When the African-American festival of Kwanzaa was first envisioned, it coincided with Hannukah, Christmas, and the Winter Solstice, which all honor light coming out of darkness.
This colorful, spicy stew is a sure-fire way to bring a little warmth and light to your family’s table. It includes peanuts, called groundnuts in Africa, as well as winter squash and black-eyed peas, which are often eaten around the New Year for good luck. Served with rice as a natural accompaniment, African Groundnut Stew is a delicious and meaningful way to celebrate the rich heritage of African people.
1 tablespoon olive oil
1 medium-size yellow onion, diced
2 garlic cloves, minced
1 or 2 hot or minced chiles, to your taste, seeded and chopped
1 ½ teaspoons peeled and grated fresh ginger
½ tablespoon light brown sugar
¾ teaspoon ground cinnamon
¼ teaspoon ground cumin
1 ½ pounds winter squash, such as butternut or Buttercup, seeded, peeled, and cut into bite-size cubes (about 3 ½ cups)
1 ½ cups water
¼ cup creamy natural peanut butter
Salt and freshly-ground black pepper
1 ½ cups cooled black-eyed peas or one 15-ounce can (see Note), drained and rinsed
½ cup chopped unsalted roasted peanuts
1. Heat the oil in a large saucepan over medium heat. Add the onion, cover, and cook, stirring a few times, until softened, about 5 minutes. Stir in the garlic, chiles, ginger, brown sugar, cinnamon, and cumin and cook for 1 minute. Add the squash and stir to coat with the spices. Add 1 ¼ cup of the water and salt and pepper to taste. Bring to a boil, then reduce the heat to low.

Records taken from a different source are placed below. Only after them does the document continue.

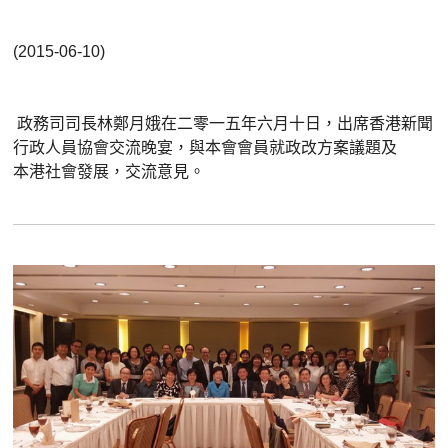
(2015-06-10)
政務司司長林鄭月娥在二零一五年六月十日，出席香港新聞
行政人員協會交流晚宴，與本會會員就政改方案議題及
本港社會發展，交流意見。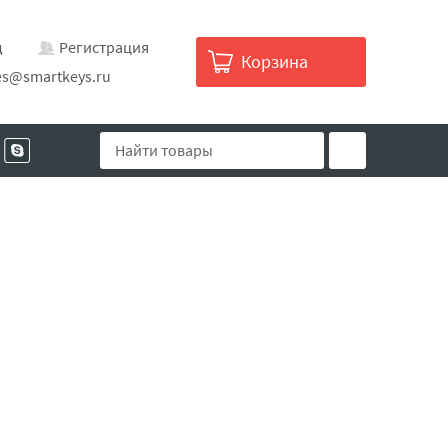
д
Регистрация
Корзина
es@smartkeys.ru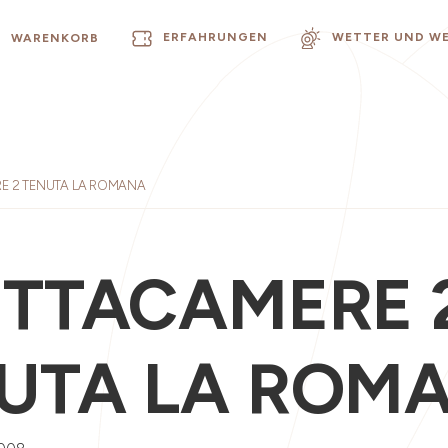
ERFAHRUNGEN
WETTER UND W
WARENKORB
E 2 TENUTA LA ROMANA
ITTACAMERE 
UTA LA ROM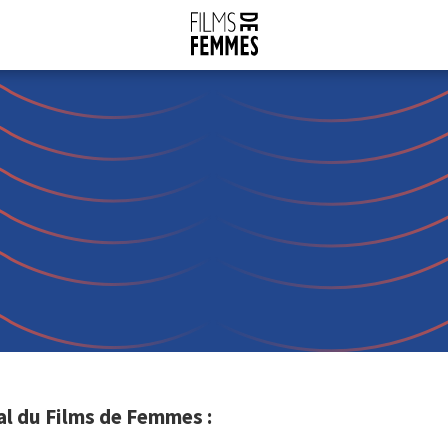
al du Films de Femmes :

2. Put the peanut butter in a small bowl and slowly add the remaining ¼ cup water, stirring until smooth.
3 Stir the peanut butter mixture into the stew, cover, and simmer until the vegetables are tender, about 30 minutes. Allow 10 minutes before the end of the cooking time, add the black-eyed peas and peanuts and simmer until heated through. Before serving, taste to adjust the seasonings.